The woman who called herself Violet
McCartle
thought,
What a moment this is. What power at my command. Just a twitch of the finger and a life is extinguished forever
. Which was how long, her thoughts continued, that a moment like this—this moment of godlike control and power—should rightfully be savored. Forever!

~ * ~

Sam looked at the woman. She was in exactly the same position she'd been in ten seconds earlier. Straight arm, gun held tightly, body erect, chocolate-sundae grin.

He looked once more at Ryerson. "You don't see her, do you?"

But then Ryerson did see her. Then she wavered, and was gone. Then she returned, wavered, returned.

Sam said, "She got what was promised her."

Ryerson's foot sank deeper into his thigh, which made his heart pump fast. Christ, this was probably a lot like being born.

"Take it slow," Sam warned.

"Slow, hell!" Ryerson shouted, and his foot flowed into his leg, and his leg followed, and foot and leg were one, and then he felt a headache he knew would last for a very long time.

THIRTY
 

TWO DAYS LATER

From his hospital bed, Ryerson
Biergarten
said to Jenny
Goodlow
, "I know how you feel." He hesitated. "I came to view your brother as a kind of . . . absent friend during the two weeks I was looking for him, and, without meaning to sound presumptuous, I have to say that I feel his loss, too—"

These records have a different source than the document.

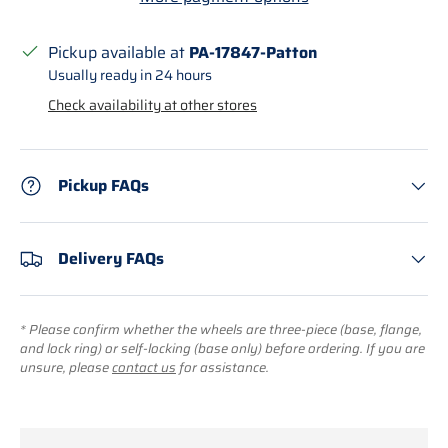
Pickup available at
PA-17847-Patton
Usually ready in 24 hours
Check availability at other stores
Pickup FAQs
Delivery FAQs
* Please confirm whether the wheels are three-piece (base, flange,
and lock ring) or self-locking (base only) before ordering. If you are
unsure, please
contact us
for assistance.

"But I don't understand why they had to kill him, Mr.
Biergarten
," Jenny cut in.

Ryerson nodded, acknowledging her confusion. "Yes," he said, "I understand that." He hesitated, uncertain how to continue. Sam had died so needlessly, and no one wants to hear that a loved one has died needlessly, at the whim of another. "The real Violet
McCartle
," Ryerson continued, "was very ill and didn't want her business associates to know. She thought it made her vulnerable in their eyes. So she hired the imposter to take her place in matters of business. She wanted to look hale and hearty, even though she was often confined to a wheelchair. But the woman she hired saw the whole thing as a wonderful opportunity to become the new Violet
McCartle
. She had Violet killed, and then proceeded to ransack the woman's holdings—her stock portfolio, her bank accounts, et cetera. But before Violet was killed, she hired your brother to take charge of a couple of photographs which showed both her and the imposter together. I believe that Sam became confused, Jenny; I believe that he himself didn't know which woman was the real Violet
McCartle
, and that's why he called me. He thought I would simply
know
which was the real one. And I think that I would have. But then, Sam was killed." Ryerson paused. "There is some justice in the whole matter. The imposter herself was killed by the man who was supposed to have been her bodyguard." He did not give her the grim details of the woman's death, did not tell her that the woman's perverse spirit had climbed the stairs to the attic, and was there even now, caught forever in her moment of greatest happiness—the moment just before she thought she would pull the trigger and put a bullet in Ryerson's brain.

Jenny
Goodlow
looked misty eyed. "Sam was such a gentle soul, Mr.
Biergarten
. I remember that once he caught this little mouse that was living in his office, and he took it out to the park and let it go. Who cares about mice? Only gentle people. And simply looking at him, you probably wouldn't have thought he'd do such a thing. He didn't actually
look
gentle, not unless you really knew him. Or unless you really looked into his eyes. I think he always thought of himself as kind of. . . oafish, I guess. Kind of big and clumsy and oafish. But he was in reality such an exquisitely gentle soul."

Ryerson nodded. "And still is," he said. "And still is."